I have been working day and night to develop these proposals and taking these decisions is never easy. I believe they form part of a planned transition from an outdated, unsustainable way of doing things towards a better future for services to our most vulnerable residents.
I pointed out to Cllr Orton and other public detractors who have criticsed me as heartless and uncaring that I came into politics not for any love of public finances but because I care deeply about people.
I responded to two petitions at the meeting - one from the Green Party (which I previously published here) and one from Freda Potten. I went to meet Freda in the morning with officers and I have promised to keep talking to her to ensure that concerns she has around Albert Road Day Centre are addressed in the future.
I also responded to questions from Reading Mencap about how we will be supporting carers.
Below are snippets from the presentation I gave:
- Work to develop appropriate policies and high quality funded services to address the increasing service needs of the ageing population in Reading
- Retain the current eligibility criteria for social care for the rest of the financial year
In developing community care policies in Reading I have continually challenged officers around the following questions:
- Will this policy protect the most vulnerable in our community?
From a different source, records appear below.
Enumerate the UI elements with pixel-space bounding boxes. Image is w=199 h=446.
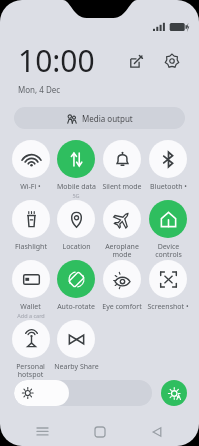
- button[interactable]: Media output: [14, 107, 185, 129]
- staticText: Bluetooth •: [150, 182, 187, 192]
- staticText: Silent mode: [102, 182, 142, 192]
- staticText: Device controls: [155, 242, 182, 259]
- button[interactable]: Eye comfort: [99, 260, 145, 320]
- staticText: Wi-Fi •: [20, 182, 41, 192]
- button[interactable]: Wi-Fi •: [8, 140, 53, 200]
- staticText: 5G: [72, 192, 80, 199]
- button[interactable]: Edit quick settings: [123, 48, 149, 74]
- button[interactable]: Brightness: [14, 380, 152, 406]
- staticText: Mon, 4 Dec: [18, 84, 61, 95]
- button[interactable]: Flashlight: [8, 200, 53, 260]
- staticText: Flashlight: [15, 242, 47, 252]
- button[interactable]: Settings: [159, 48, 185, 74]
- button[interactable]: Screenshot •: [145, 260, 191, 320]
- button[interactable]: Mobile data: [53, 140, 99, 200]
- button[interactable]: Wallet: [8, 260, 53, 320]
- staticText: Personal hotspot: [16, 362, 45, 379]
- button[interactable]: Location: [53, 200, 99, 260]
- staticText: Aeroplane mode: [105, 242, 139, 259]
- button[interactable]: Nearby Share: [53, 320, 99, 380]
- button[interactable]: Silent mode: [99, 140, 145, 200]
- staticText: Eye comfort: [102, 302, 142, 312]
- staticText: 10:00: [18, 40, 95, 81]
- button[interactable]: Bluetooth •: [145, 140, 191, 200]
- staticText: Mobile data: [57, 182, 96, 192]
- staticText: Auto-rotate: [57, 302, 95, 312]
- staticText: Media output: [82, 113, 133, 124]
- staticText: Add a card: [17, 312, 45, 319]
- staticText: Location: [62, 242, 91, 252]
- staticText: Wallet: [20, 302, 41, 312]
- staticText: Nearby Share: [54, 362, 99, 372]
- button[interactable]: Auto brightness: [161, 380, 187, 406]
- button[interactable]: Device controls: [145, 200, 191, 260]
- button[interactable]: Home: [85, 418, 115, 446]
- button[interactable]: Aeroplane mode: [99, 200, 145, 260]
- button[interactable]: Personal hotspot: [8, 320, 53, 380]
- button[interactable]: Back: [142, 418, 172, 446]
- button[interactable]: Auto-rotate: [53, 260, 99, 320]
- button[interactable]: Recents: [27, 418, 57, 446]
- staticText: Screenshot •: [147, 302, 189, 312]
- Will this policy be financially sustainable in the longer term?
- Does this policy deliver value for money taxpayers?
One size does not and must not fit all
- Transforming community care services is about building services that fit local people's needs
- Subsidising services is both costly and unfair
- We must extend the user of personal budgets to increase choice and control for carers and service users
- We are maintaining and extending community and voluntary support
- We are improving and extending support carers as well as service users
- We had a tremendous response to our community care consultation
- I would like to thank each and every person who responded with their views
- Feedback showed that services for vulnerable adults in Reading are highly valued
- There is a good understanding amongst residents of a need to make changes to our policies to make them more sustainable
- Specific problems were raised in relation to charges
- Respondents identified that more help and support is needed for carers
- The report and recommendation to Cabinet reflects this
- Around 40% of service users will not have to pay anything under the new system (if they are assessed as being unable to afford to pay)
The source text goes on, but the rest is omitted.